We have previously shown that the individual concentration of individual analyte species can be uniquely determined from a mixtures of two gases based on the sensor voltage response of a single sensor operating at four different current bias points by employing a Bayesian interference model(4).  In this work, we seek to expand our proof-of-concept demonstration to uniquely identifying the concentration of NO, NO₂, NH₃, and C₃H₆ in complex mixtures relevant to diesel exhaust. In this study we are employing two different sensors, the aforementioned LSCr|YSZ|Pt and Au|YSZ|Pt planar sensor devices, operating at multiple temperatures.  Sensor voltage response data collected on a wide range of mixing ratios are used to train the Bayesian model. Complex mixtures not used in the training set will be used to test the accuracy of the model. This research represents the first stages of developing miniaturized mixed-potential electrochemical sensor (MPES) arrays as an all-in-one NO_x/NH₃/NMHC sensor package that will provide quantitative emissions monitoring and onboard diagnostics (OBD) for all lean-burn engine applications. The MPES arrays have potential to be used in Environmental monitoring of complex gas mixtures. The characteristics of micro-systems that are required to realize the potential of MPES arrays will be discussed and preliminary results to realize these concepts will be presented.

Acknowledgements

The research was funded by the Los Alamos National Laboratory Directed Research Development Exploratory Research program.

References

1.         R. Mukundan, E. L. Brosha, F. H. Garzon, US 7,575,709 (2009).

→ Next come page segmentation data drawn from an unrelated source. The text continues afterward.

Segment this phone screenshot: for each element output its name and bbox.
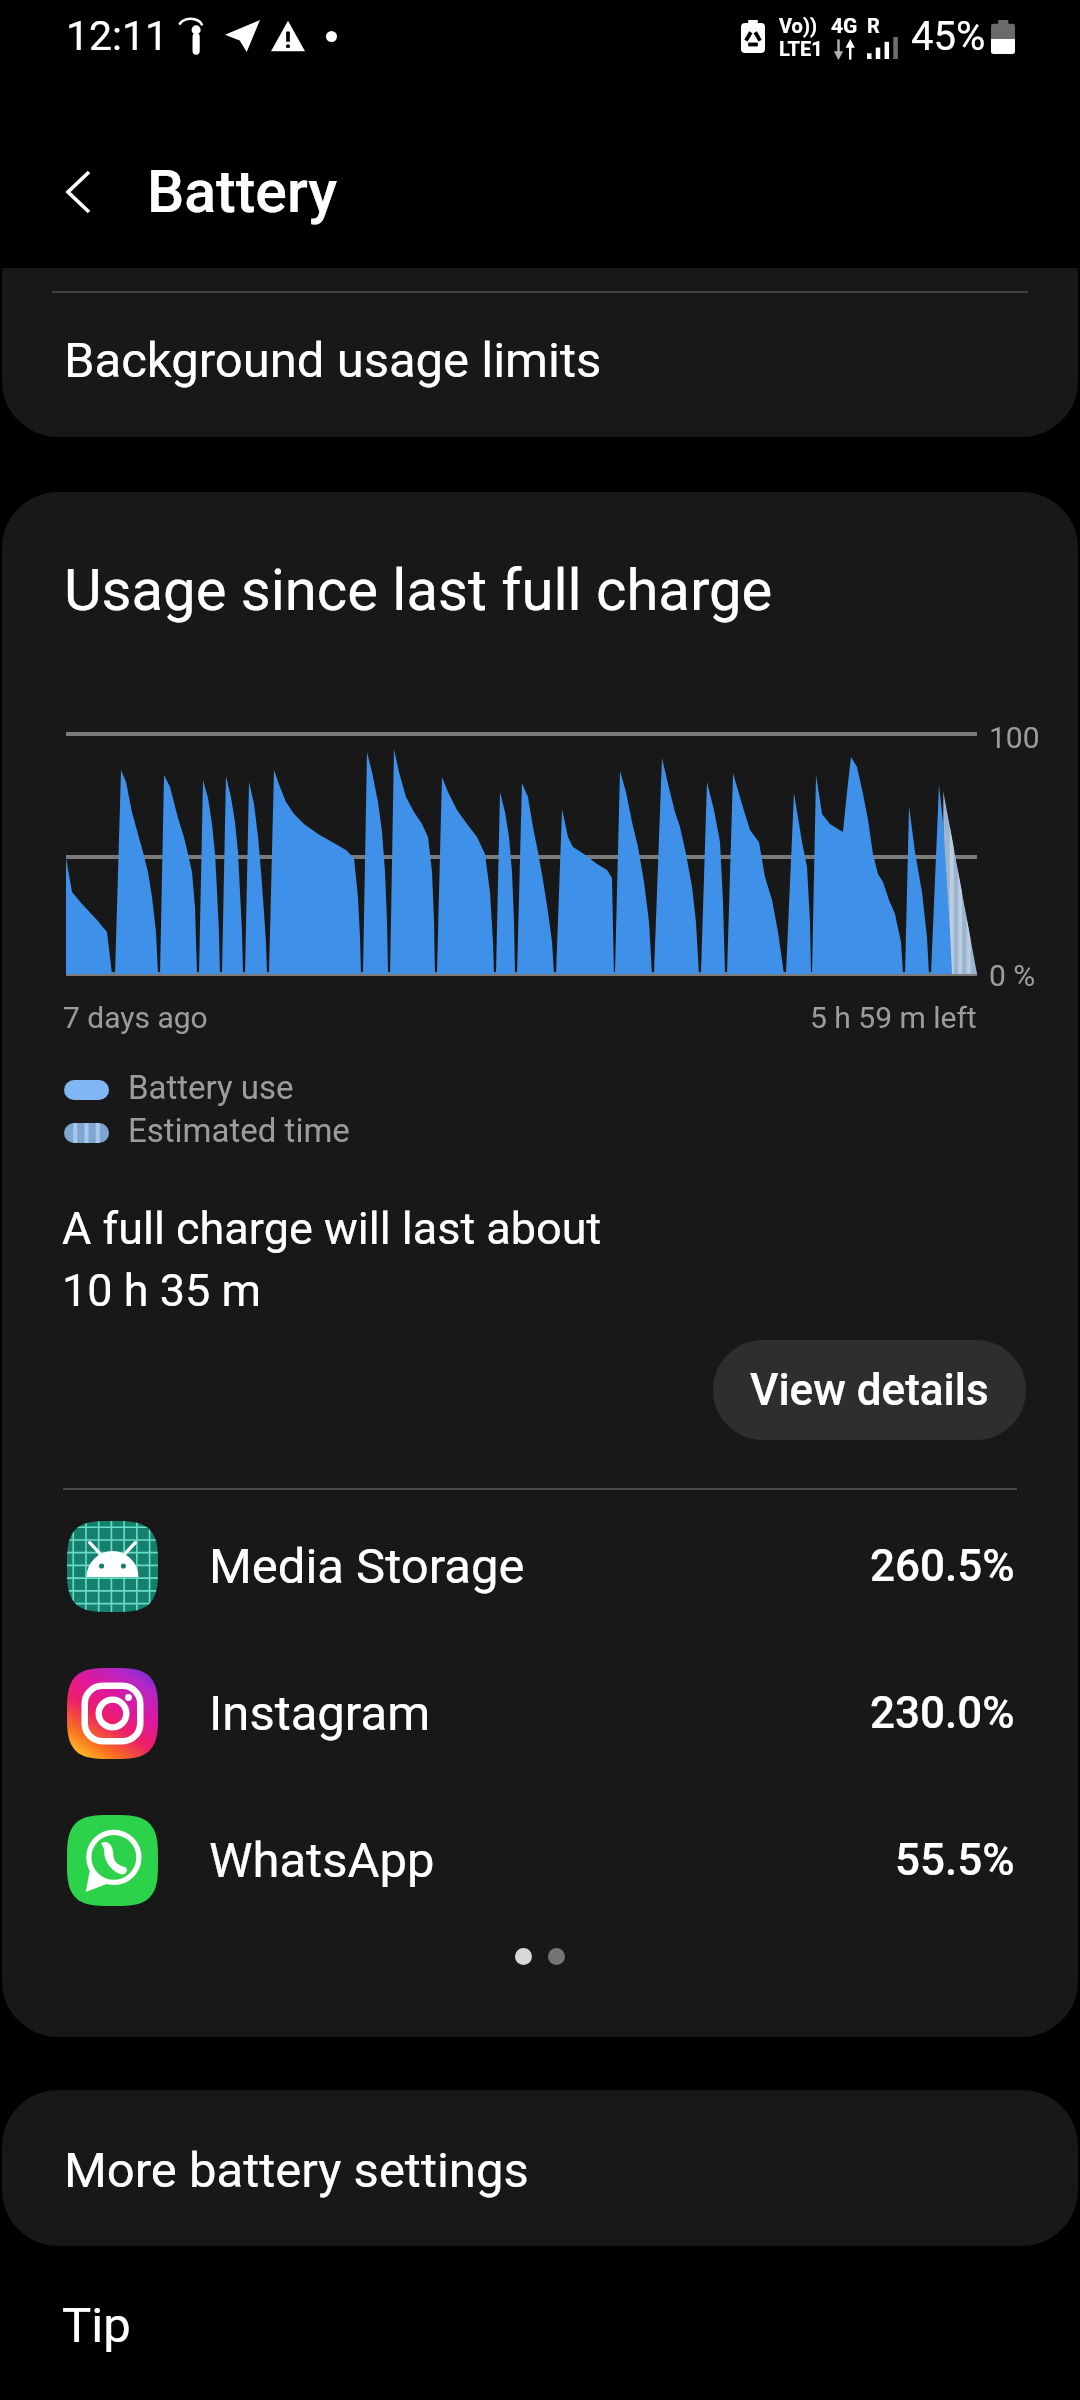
staticText: 0 %: [989, 958, 1036, 993]
button[interactable]: Back: [40, 152, 120, 232]
button[interactable]: Background usage limits: [2, 268, 1078, 437]
staticText: R: [867, 14, 880, 37]
staticText: LTE1: [779, 37, 823, 60]
staticText: 4G: [831, 14, 858, 39]
staticText: 100: [989, 720, 1040, 755]
staticText: Estimated time: [128, 1111, 350, 1150]
staticText: Instagram: [209, 1685, 870, 1742]
staticText: Background usage limits: [64, 332, 602, 389]
staticText: WhatsApp: [209, 1832, 895, 1889]
button[interactable]: View details: [713, 1340, 1026, 1440]
staticText: A full charge will last about: [62, 1202, 602, 1255]
staticText: Usage since last full charge: [64, 556, 773, 624]
staticText: Battery use: [128, 1068, 294, 1107]
staticText: 5 h 59 m left: [810, 1000, 977, 1035]
staticText: Media Storage: [209, 1538, 870, 1595]
staticText: Vo)): [779, 14, 817, 37]
staticText: More battery settings: [64, 2142, 529, 2199]
staticText: 10 h 35 m: [62, 1264, 261, 1317]
button[interactable]: Media Storage: [2, 1506, 1078, 1626]
staticText: 260.5%: [870, 1540, 1015, 1592]
staticText: 45%: [911, 13, 986, 60]
button[interactable]: WhatsApp: [2, 1800, 1078, 1920]
button[interactable]: More battery settings: [2, 2090, 1078, 2246]
staticText: 12:11: [66, 12, 169, 60]
staticText: Battery: [147, 157, 338, 226]
staticText: View details: [750, 1364, 989, 1416]
button[interactable]: Instagram: [2, 1653, 1078, 1773]
staticText: Tip: [62, 2297, 131, 2354]
staticText: 55.5%: [895, 1834, 1015, 1886]
staticText: 7 days ago: [63, 1000, 208, 1035]
staticText: 230.0%: [870, 1687, 1015, 1739]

2.         R. Mukundan, E. L. Brosha, F. H. Garzon, Journal of The Electrochemical Society 150, H279 (2003).

3.         C. R. Kreller, P. K. Sekhar, W. Li, P. Palanisamy, E. L. Brosha, R. Mukundan, F. H. Garzon, ECS Transactions 50, 307-314 (2012).

4.         J. Tsitron, C. R. Kreller, P. K. Sekhar, R. Mukundan, F. H. Garzon, E. L. Brosha, A. V. Morozov, Sensors and Actuators B: Chemical 192, 283-293 (2014).